# διαφορά ανάμεσα σε «διότι» και «επειδή»



## διαφορετικός

Υπάρχει διαφορά στη σημασία ή στη χρήση ανάμεσα στις λέξεις «διότι» και «επειδή»;
Σε ποιες περιπτώσεις είναι σωστό να χρησιμοποιείται τη μια, αλλά όχι την άλλη;


----------



## LoraLanguage

Hi! When I saw your question I was interested because I didn't know its answer, too. I don't know why there is no answer here yet but I posted your question in other site and this is the explanation that I received.

"Διότι is very formal and it is borrowed from ancient greek ~ Katharevousa
Επειδή can be used also formal and informal, the point is that both are kind of same "


----------



## διαφορετικός

I thank you very much, LoraLanguage.


----------



## Perseas

I 'd like to add:
«διότι» is a formal «γιατί», also both initiate causal clauses, which are placed *after the main clause*.
_Δεν διάβασα τα μαθήματά μου, γιατί/διότι δεν είχα χρόνο.
Γιατί/διότι δεν είχα χρόνο, δεν διάβασα τα μαθήματά μου _

_«επειδή» iniatiates causal clauses, which can be placed in the beginning of the sentence.
Δεν διάβασα τα μαθήματά μου, επειδή δεν είχα χρόνο. 
Επειδή δεν είχα χρόνο, δεν διάβασα τα μαθήματά μου.
_


----------



## διαφορετικός

Thank you very much for the additional remarks, Perseas.

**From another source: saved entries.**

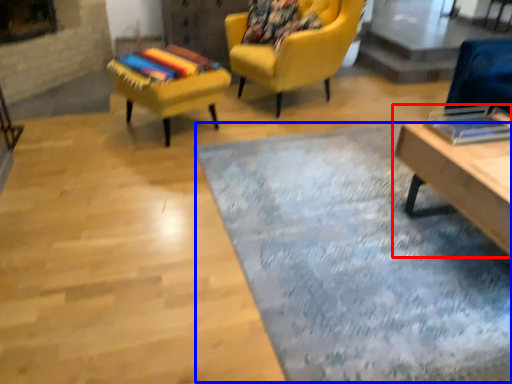 Question: Among these objects, which one is farthest to the camera, table (highlighted by a red box) or mat (highlighted by a blue box)?

Choices:
 (A) table
 (B) mat

Answer: (A) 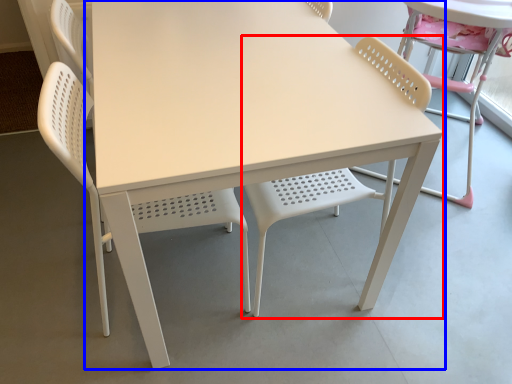 Question: Which of the following is the closest to the observer, chair (highlighted by a red box) or table (highlighted by a blue box)?

Choices:
 (A) chair
 (B) table

Answer: (A) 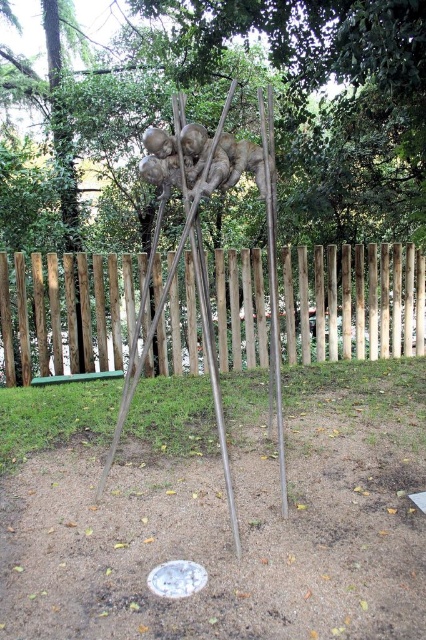 What object is located at the coordinates point (x=216, y=508) in the image?

The point (x=216, y=508) indicates the location of the brushed metal tripod at center.

Looking at this image, you are standing in the sculpture garden and want to take a photo of the brushed metal sculpture at center and the wooden fence at center. Which object is closer to you, the photographer?

The brushed metal sculpture at center is closer to you than the wooden fence at center. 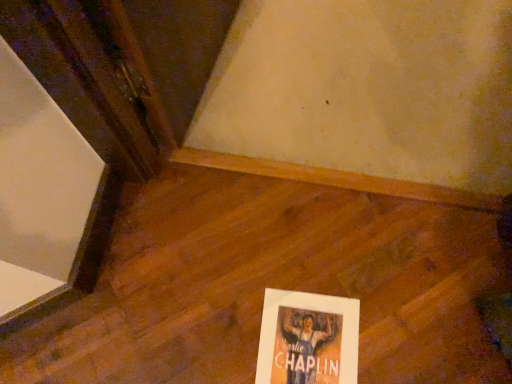 You are a GUI agent. You are given a task and a screenshot of the screen. Output one action in this format:
    pyautogui.click(x=<x>, y=<y>)
    Task: Click on the free location to the right of matte paper poster at lower right
    
    Given the screenshot: What is the action you would take?
    pyautogui.click(x=409, y=329) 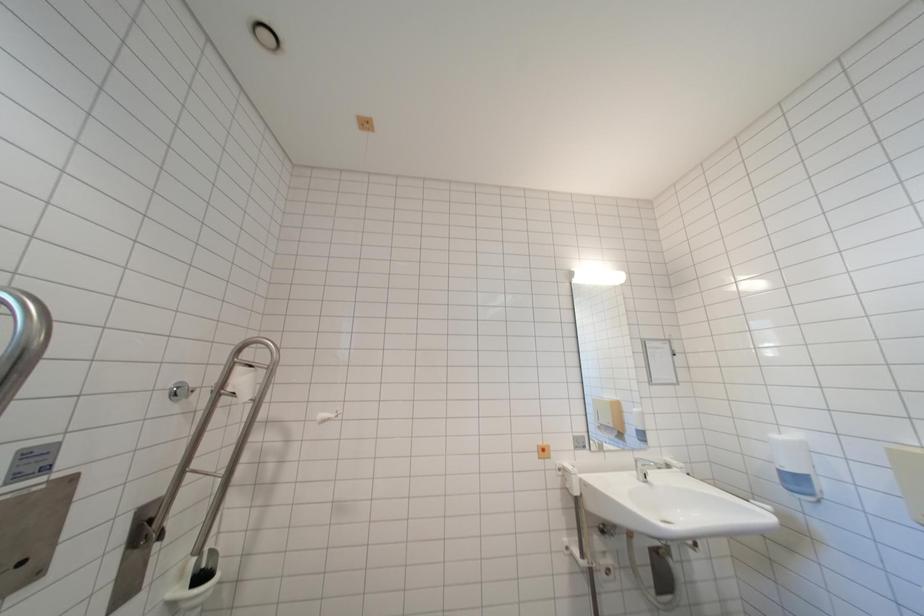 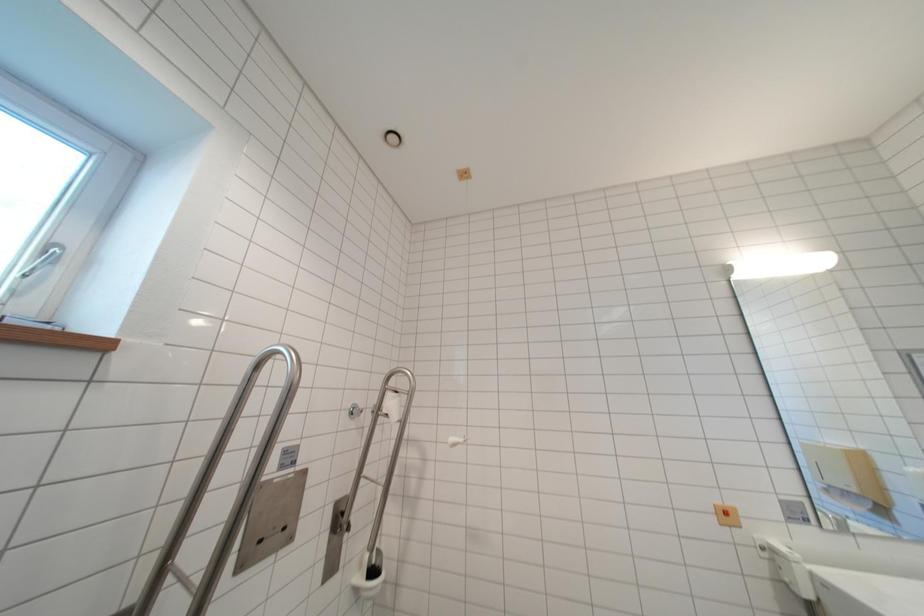 Question: How did the camera likely rotate?

Choices:
 (A) Left
 (B) Right
 (C) Up
 (D) Down

Answer: (A)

So the difference is that «διότι» (and «γιατί») (and its causal clause) cannot be placed in the beginning of a sentence, whereas «επειδή» can. Which I find rather strange - although in English there is the word "for" with a similar rule and meaning. But "for" does not initiate a subordinate clause, but another main clause. Whereas English "because" initiates a subordinate clause.

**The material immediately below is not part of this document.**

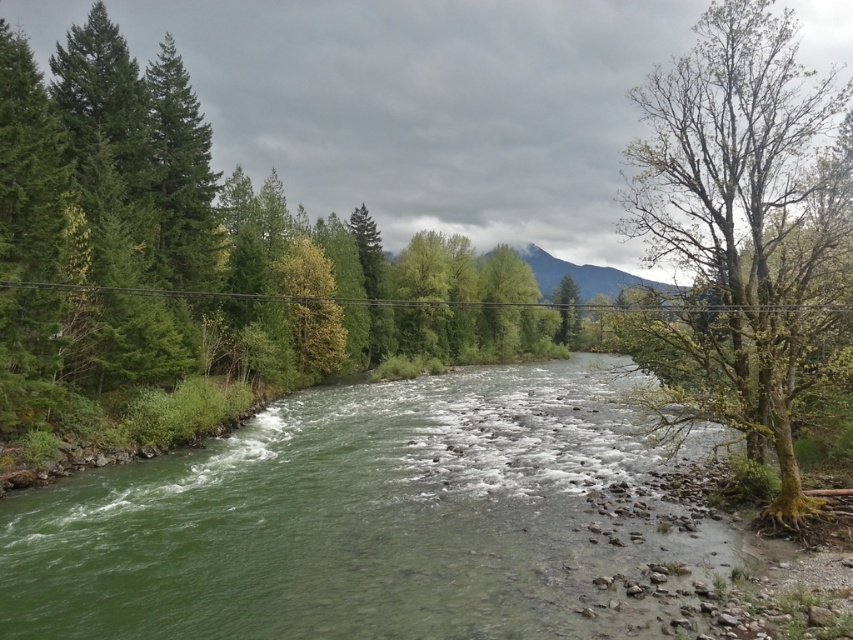 You are a hiker who wants to cross the river using a fallen log. You see the green smooth river at center and the green mossy tree at right. Which object is closer to the left bank of the river?

The green smooth river at center is closer to the left bank of the river because it is positioned to the left of the green mossy tree at right.

You are a hiker trying to determine which tree is taller between the green mossy tree at right and the green leafy tree at center. Based on the scene, which one is taller?

The green mossy tree at right is taller than the green leafy tree at center according to the description. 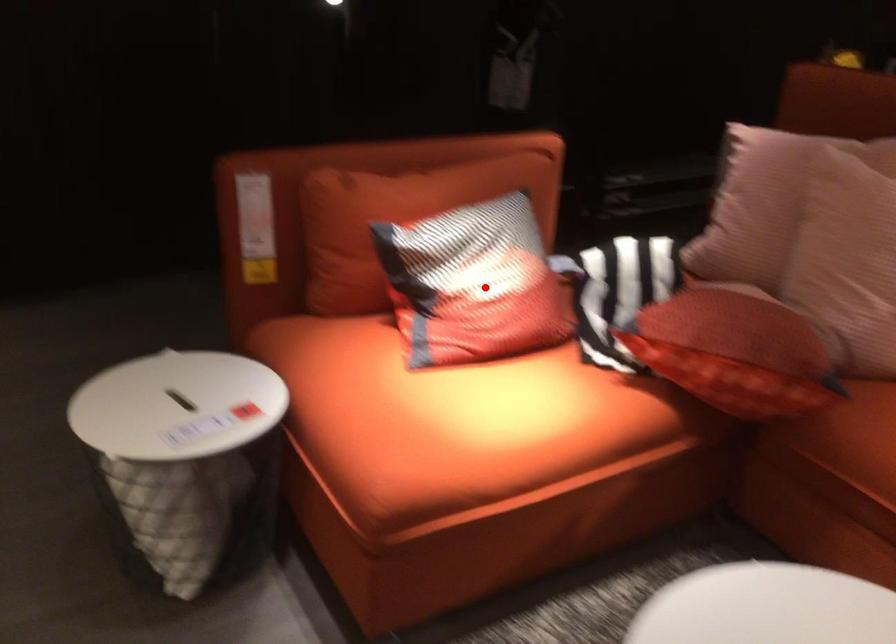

So does «διότι» nevertheless (other than the English "for") initiate a subordinate clause (if this term is appropriate at all in Greek)?


----------



## Perseas

«επειδή» is maybe used more often in front than after the main clause.



διαφορετικός said:


> So does «διότι» nevertheless (other than the English "for") initiate a subordinate clause (if this term is appropriate at all in Greek)?


Yes, definitely!

(main clause = κύρια ή ανεξάρτητη πρόταση; subordinate clause = δευτερεύουσα ή εξαρτημένη πρόταση)


----------



## διαφορετικός

Thanks again, Perseas. But since I find it a little confusing and there may have been a misunderstanding, I would like to repeat the question in other words:
In the example

_Δεν διάβασα τα μαθήματά μου, διότι δεν είχα χρόνο._
is the first clause (before the comma) a main clause, and the second clause (after the comma) a subordinate clause? Is this correct?


----------



## Perseas

Yes, exactly.


----------



## διαφορετικός

Thank you.


----------



## LoraLanguage

I want to say thank you, too. I learnt so many new things!


----------